Monday, May 24, 2010

how it began...,

According to a new research study, refined sugar is far more addictive than cocaine -- one of the most addictive and harmful substances currently known. Sugar of any kind, (mono or disaccharide) drives up blood sugar levels dramatically and uncontrollably. In a matter of minutes, you enter a hyperglycemic state from which you crash 1-2 hours later into hypoglycemia. This roughly, 2 hour swing from ingestion to craving is the addictive cycle.

If you get hunger pains, you are addicted. People with stable blood sugar levels do not get hunger pains or experience hypoglycemic crash. Refined sugar was almost nonexistent in the diet of most people until very recently. Today, however, over-consumption of sugar is driving an obesity epidemic in America.

The sugar consumption in the US in 1896 was 4.3 pounds per person and that included sorghum, sucrose, honey, maple syrup and molasses. The consumption today is roughly 153 pounds for every man woman and child in the country, and that is for sucrose (white sugar) and high fructose corn syrup ONLY.

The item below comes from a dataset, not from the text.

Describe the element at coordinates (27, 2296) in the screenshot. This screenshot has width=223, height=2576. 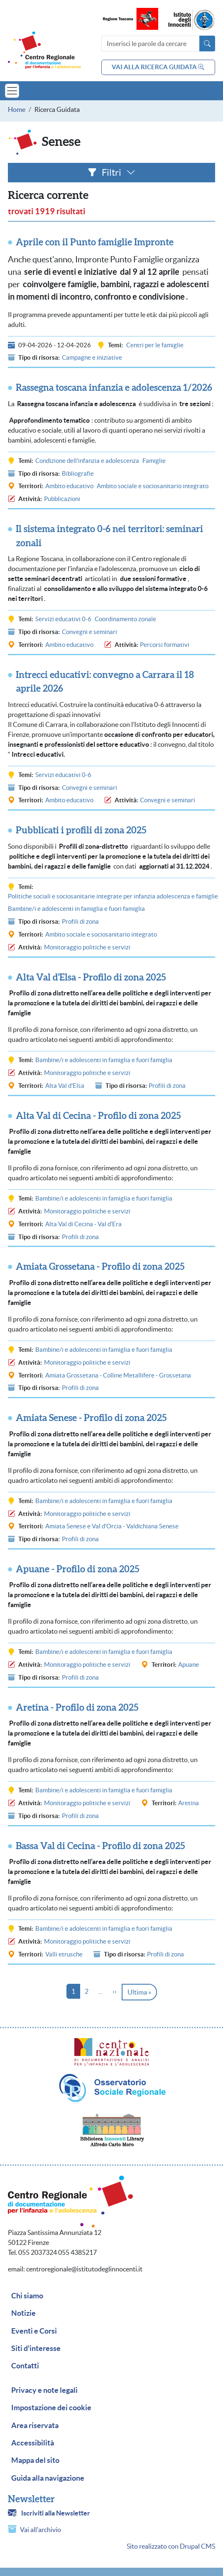
I see `Chi siamo` at that location.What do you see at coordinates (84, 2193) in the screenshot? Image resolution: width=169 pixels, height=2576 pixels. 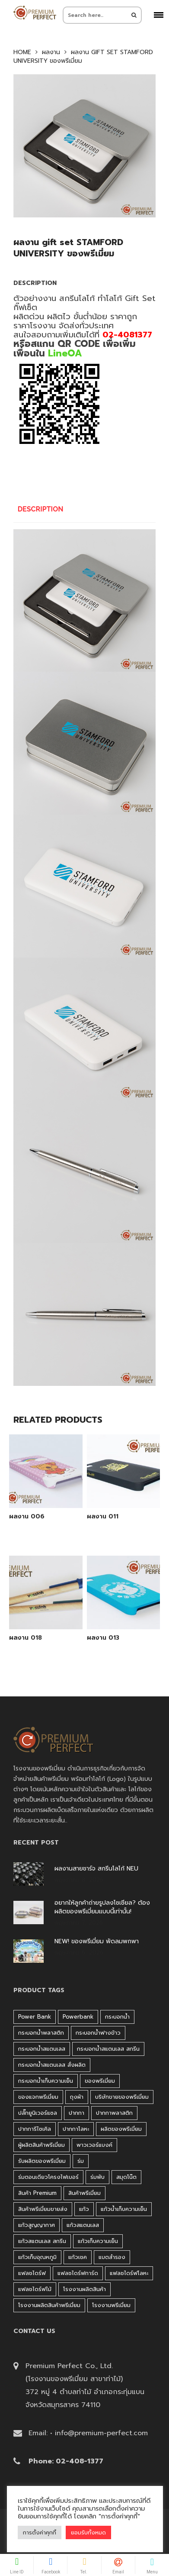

In the subreal era, when we were still trying to figure out what food was safe to eat and what was not, did we discover that foods that were sweet were less likely to be poisonous? Did we develop a taste for the sweet as a survival instinct? Why do babies just starting to eat food prefer fruits to vegetables? Why are there more sweet receptors on the tongue than others?

Everytime I see my chirren get highn'a'muhfukka on sugar, it makes me think about what an extraordinary and unprecedented impact the introduction of mass quantities of sugar must've had on the climate of consciousness on continental europe when it began to be imported in significant quantities from the New World a few centuries ago....,

I think it would make one helluv'n interesting historical narrative to attempt to reconstruct/survey the collective effects and motivations arising in the old world from the introduction of mass quantities of sugar, caffeine, nicotine, etc...,

We know at least one of the major effects this addiction had on our own history;

However, a much larger scale production of sugarcane shifts across the Atlantic to America with the introduction of sugarcane to Santo Domingo on Columbus' second voyage in 1493. Eventually, America will surpass Mediterranean sugarcane industry as huge plantations will spread to Cuba, Puerto Rico, and Jamaica. Sugarcane also made inroads with indigo in the Portuguese colony of Brazil. In conjunction with industrialization in Europe the habit of sugar consumption with coffee, tea, and rum will become a drug-like addiction involving sugar, alcohol, and tobacco. Europeans and eventually the world, as it industrializes, will, without much alarm or perceptions of dangers of abuse, feed one of the largest cash crops and food businesses in the world. Cacao like tea and coffee contains a stimulant and is combined with vanilla , milk products, and sugar to produce a sweet with supposed aphrodisiac properties called chocolate this is only one aspect of sugars impact and importance.

The initial labor for sugarcane plantations in America will fall on Native Americans, but by 1600 95 % of Native Americans in the Caribbean and Atlantic Coast populations will be dead, mainly due to disease and labor. African slavery will replace the Native American slave labor and by 1888 9.5 million African people will be enslaved in the Americas. The Caribbean plantations will dominate in sugarcane and slaves, but Portuguese Brazil will always be a strong competitor to the Spanish and other Europeans in the Caribbean. The Southeastern United States in colonial times and as part of the United States will also operate plantations dominated with sugarcane and sorghum production of sugar. The cruelty and exploitation of these slave plantation systems will, driven by unprecedented greed, bring the entire African slave trade aspect to a halt by the late 1880s. In the case of French Haiti (called Saint Dominique) 450,000 African slaves will be persecuted so that a bloody fifteen year revolt will result in the only full take over of a colony in America by African slaves.